PEG impact on MC3T3-E1 and hFOB cell proliferation, apoptosis, and viability. A MC3T3-E1 and B hFOB cells were stimulated with PEG at 1 and 10 μg/ml for 48 h. Subsequently, cells were incubated with BrdU for 2 h. Untreated cells were used as control (UT). C, D MC3T3-E1 and hFOB cells were treated with PEG 1 and 10 μg/ml for 48 h. Apoptosis was detected by measuring Caspase-9 enzymatic activity. Values represent the mean ± SD of three experiments. Statistical analysis was performed with One-Way ANOVA followed by Dunnett’s post-hoc test

Effect of PEG on murine osteoblastogenesis. A–C Osteoblast marker genes Runx2, Alp, and Opg were assessed by quantitative real-time polymerase chain reaction (RT-qPCR) at 0 and 7 days of differentiation. Statistical analysis was performed with two-way ANOVA followed by Sidak's multiple comparisons test

Effects of PEG on ALP activity and mineralization by ARS staining. A, B After 7 days of culture in the presence or absence of PEG (1 and 10 μg/ml), ALP activity (U) was measured in MC3T3-E1 and hFOB cells. No effect of PEG on ALP activity was observed. Data are expressed as U/mg proteins. U = µmol/minutes. Experiments were repeated at least 3 times and each determination was done in triplicate. Statistical analysis was performed with One-Way ANOVA followed by Dunnett’s post-hoc test. C, D MC3T3-E1 cells and hFOB were incubated in an OIM medium with PEG for 21 days. Untreated (UT) cells served as control.

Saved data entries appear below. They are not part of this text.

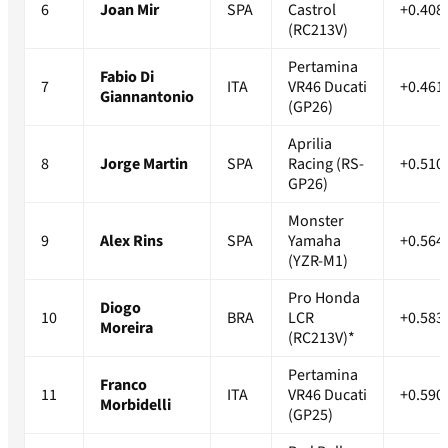
6
Joan Mir
SPA
Castrol
+0.408
(RC213V)
Pertamina
Fabio Di
7
ITA
VR46 Ducati
+0.461
Giannantonio
(GP26)
Aprilia
8
Jorge Martin
SPA
Racing (RS-
+0.510
GP26)
Monster
9
Alex Rins
SPA
Yamaha
+0.564
(YZR-M1)
Pro Honda
Diogo
10
BRA
LCR
+0.583
Moreira
(RC213V)*
Pertamina
Franco
11
ITA
VR46 Ducati
+0.590
Morbidelli
(GP25)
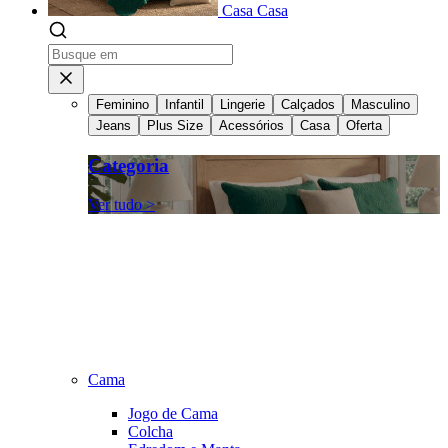
Casa
Casa
Feminino
Infantil
Lingerie
Calçados
Masculino
Jeans
Plus Size
Acessórios
Casa
Oferta
Categoria
Ver tudo >
Cama
Jogo de Cama
Colcha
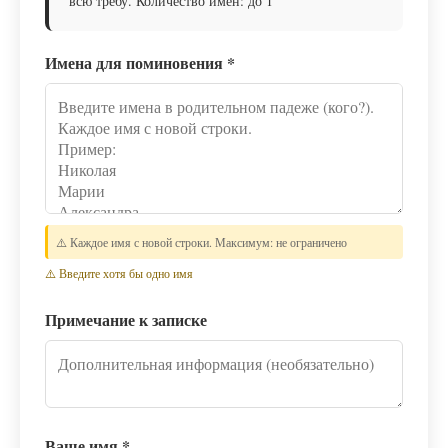
всю требу. Количество имен: до 1
Имена для поминовения
*
⚠️ Каждое имя с новой строки. Максимум: не ограничено
⚠️ Введите хотя бы одно имя
Примечание к записке
Ваше имя
*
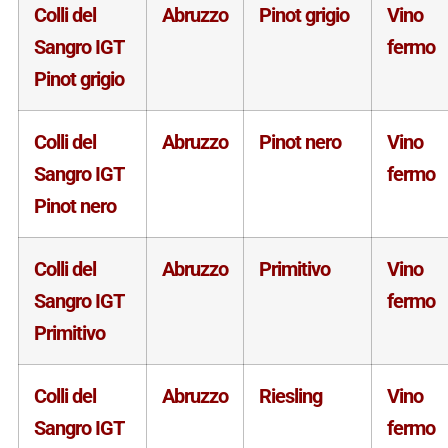
Colli del
Abruzzo
Pinot grigio
Vino
Sangro IGT
fermo
Pinot grigio
Colli del
Abruzzo
Pinot nero
Vino
Sangro IGT
fermo
Pinot nero
Colli del
Abruzzo
Primitivo
Vino
Sangro IGT
fermo
Primitivo
Colli del
Abruzzo
Riesling
Vino
Sangro IGT
fermo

After fixation, cells were stained with Alizarin red solution and then quantified with a spectrophotometer at 405 nm wavelength. No effect of PEG on mineralization was observed

Evaluation of the combined effect of GH and PEG on OB function. A MC3T3-E1 cells were incubated with PEG (1, 10 μg/ml) alone or in combination with GH (5 ng/ml) for 7 days. Subsequently, ALP activity (U) was measured. B MC3T3-E1 cells were incubated with PEG (1,10 μg/ml) alone or in combination with GH (5 ng/ml) in OIM for 21 days and calcium mineralization was evaluated by Alizarin Red staining. C MC3T3-E1 cells were incubated with PEG (1,10 μg/ml) alone or in combination with GH (5 ng/ml) for 48 h. Apoptosis was performed by measuring Caspase-9 enzymatic activity. Values represent mean ± SD of 3 experiments. ** = p < 0.01, vs corresponding untreated (UT), * = p < 0.5 vs GH + PEG 10 μg/ml. Statistical analysis was performed with a One-Way ANOVA test followed by Dunnett’s post-hoc test. *** = p < 0.001. D MC3T3-E1 cells were incubated with PEG (1,10 μg/ml) alone or in combination with GH (5 ng/ml) for 3 h. Representative immunoblots show that the increase in STAT3 phosphorylation induced by GH was abolished by PEG incubation in MC3T3-E1 cells. The graphs show the quantification of STAT3 phosphorylation (pSTAT3) normalized to β-Actin expression (mean value ± SD from 3 independent experiments). ** = p < 0.01, vs corresponding untreated (UT). E–G MC3T3-E1 cells were incubated with PEG (1, 10 μg/ml) alone or in combination with GH (5 ng/ml) for 24 h. RNA was isolated from MC3T3-E1 cells, followed by cDNA generation, and RT-qPCR was performed for the Igf-I, Igfbp2, and Igfbp4 genes. The analysis of relative gene expression was carried out according to the comparative 2–ΔCt method and the normalized expression was calculated as arbitrary units (AU)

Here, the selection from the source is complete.